ヘンリック様は夫で家族だもの。私達の挨拶を見て、レオンは目を輝かせた。
「ぼくも!」
「もちろんよ、レオン」
抱き上げて、ヘンリック様と頬を触れさせる。それから私とレオンも行った。本当はレオンも私も屋敷にいるから、挨拶は不要なの。でも可愛いし楽しそうだから、挨拶しましょうね。手を振ってヘンリック様の馬車を送り出した。
「今日は予定がなかったはずよね」
確認のつもりで呟くと、リリーが小さな声で訂正を入れた。
「猫をお探しとのことでしたので、顔合わせを手配いたしました」
「あら、もう見つかったの? ありがとう」
使用人達が手を回して、猫を探してくれたようだ。どこかで飼い手を探す子猫がいたらと思って話したが、こんなに早く見つかるなんて。本当に有能な使用人ばかりね。
候補の猫は三匹、侍従の実家の屋根裏で猫が産まれたらしい。見せてもらうのは三匹だが、子猫の一匹は侍従の実家で飼うと聞いた。猫はネズミを駆除するため、家を守る益獣と考える家が多い。穀物庫に猫がいれば、安心だものね。
飼うことはできなかったが、シュミット伯爵家にも猫は出入りしていた。勝手に入り込み、穀物庫の近くにある窓辺で昼寝をする。少しするとどこかへ帰っていくのだ。名前も知らないあの猫は、新しい昼寝場所を見つけただろうか。

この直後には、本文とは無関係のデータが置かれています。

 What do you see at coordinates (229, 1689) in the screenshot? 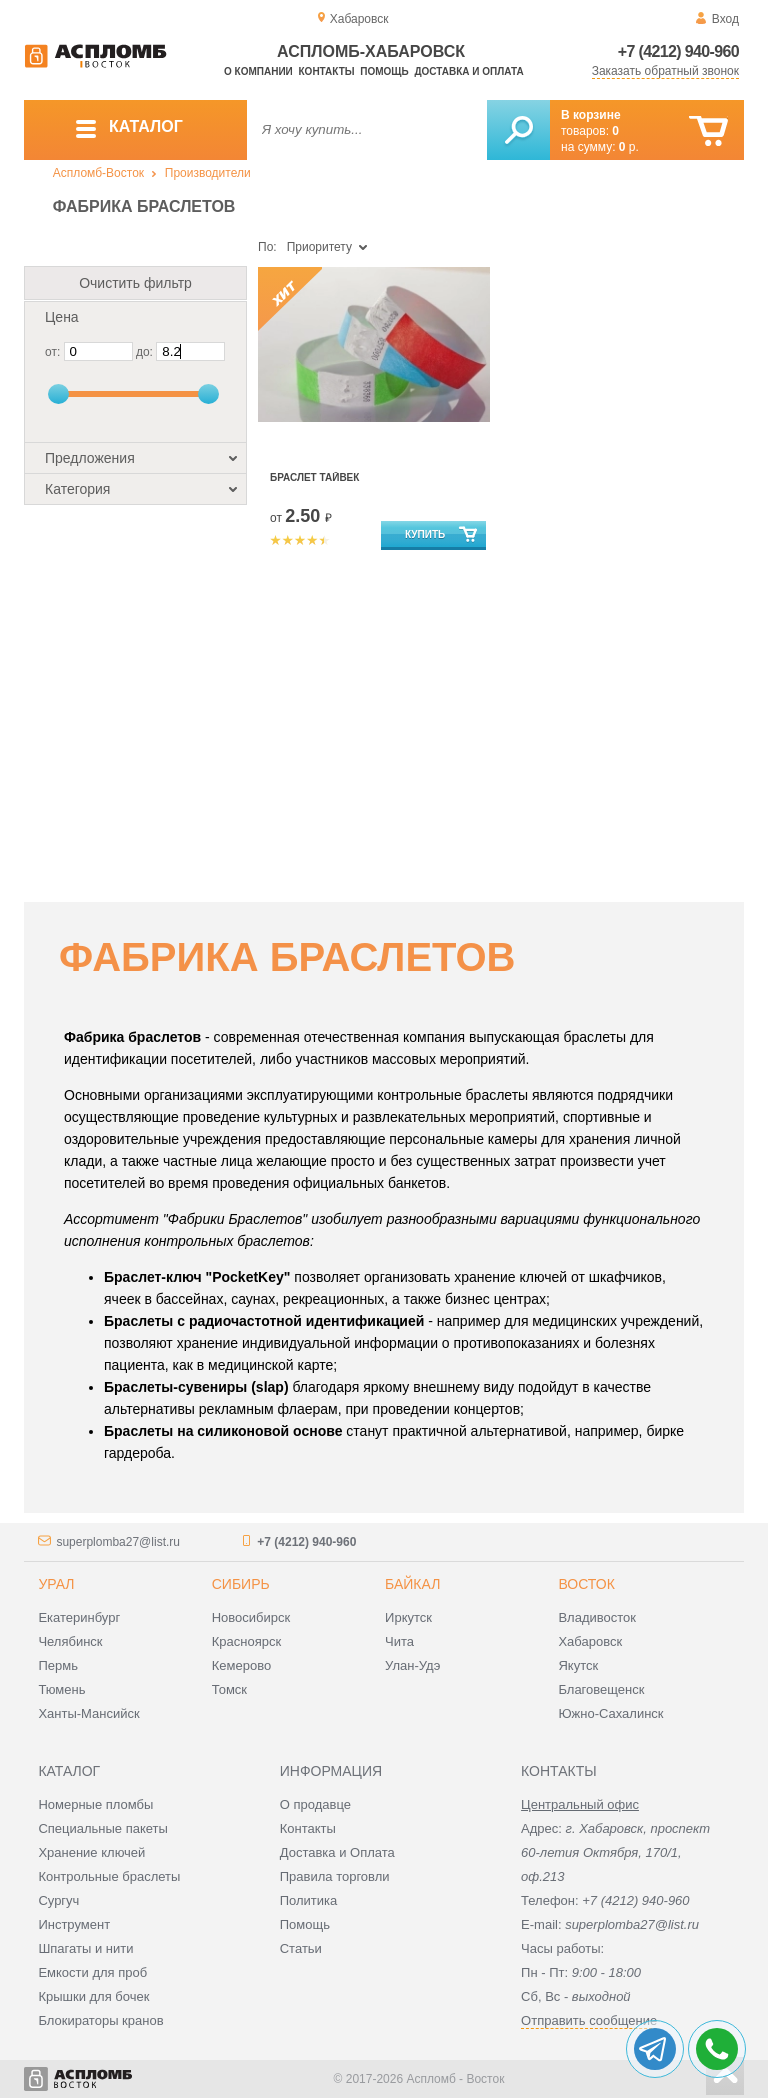
I see `Томск` at bounding box center [229, 1689].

懐かしく思いながら、レオンと一緒に馬車に乗り込む。リリーとマーサも同行し、後ろに一台の馬車がつく。どうしても行きたいと双子が泣きつき、お父様が保護者として付き添った。エルヴィンはまだ体調が回復しないので、今日は離れで寝ている。
「える、ない」
「そうね、エルヴィンはお留守番よ。何かお土産を選んであげましょうね」
「うん」
お土産と留守番が紐づいたのか、すぐに頷いて足を揺らした。今日は膝の上ではなく、隣に腰掛けている。ぶらぶらと足を揺らし、ご機嫌で窓の外の景色を眺めた。途中から靴を脱がせて、座面へ足も乗せてあげた。この方が外が見やすいと思うわ。
「何か素敵なものが見える?」
「あれ」
大きな建物を指差す。タイルなのか、キラキラした壁面が珍しいようだ。綺麗ねと同意し、またレオンが教えるものを楽しみに待つ。外へ飛び出したらダメよ、とか。危ないから大人しくしていてね、とか。言いたいことはたくさんあるが呑み込んだ。
幼い子は否定する言葉を理解できない。そんな話を聞いた気がするの。だから危ないと言葉で注意するより、私が防ぐ方がいいと思う。リリーやマーサ以外にも、騎士が同行しているし……余程でなければ危ないこともないでしょう。